*** Input data ***
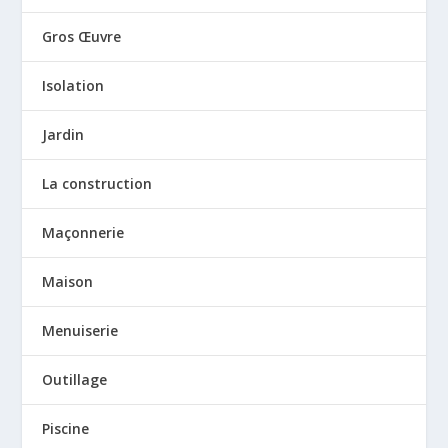
Gros Œuvre
Isolation
Jardin
La construction
Maçonnerie
Maison
Menuiserie
Outillage
Piscine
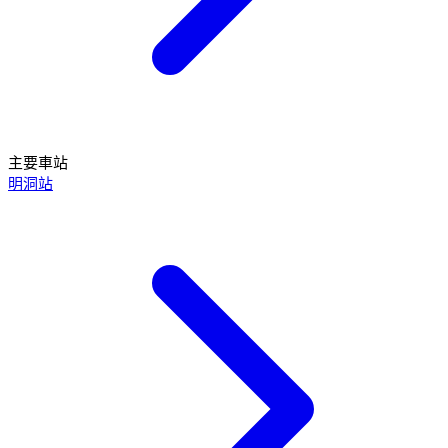
主要車站
明洞站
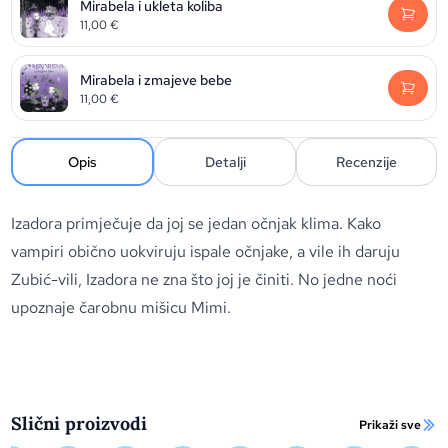
Mirabela i ukleta koliba
11,00
€
Mirabela i zmajeve bebe
11,00
€
Opis
Detalji
Recenzije
Izadora primječuje da joj se jedan očnjak klima. Kako
vampiri obično uokviruju ispale očnjake, a vile ih daruju
Zubić-vili, Izadora ne zna što joj je činiti. No jedne noći
upoznaje čarobnu mišicu Mimi.
Slični proizvodi
Prikaži sve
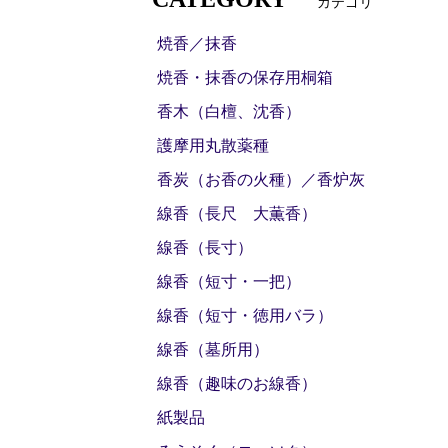
カテゴリ
焼香／抹香
焼香・抹香の保存用桐箱
香木（白檀、沈香）
護摩用丸散薬種
香炭（お香の火種）／香炉灰
線香（長尺 大薫香）
線香（長寸）
線香（短寸・一把）
線香（短寸・徳用バラ）
線香（墓所用）
線香（趣味のお線香）
紙製品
*** End of Input data ***
Across the listing above, report every line where "Izadora" occurs.

Izadora primječuje da joj se jedan očnjak klima. Kako
Zubić-vili, Izadora ne zna što joj je činiti. No jedne noći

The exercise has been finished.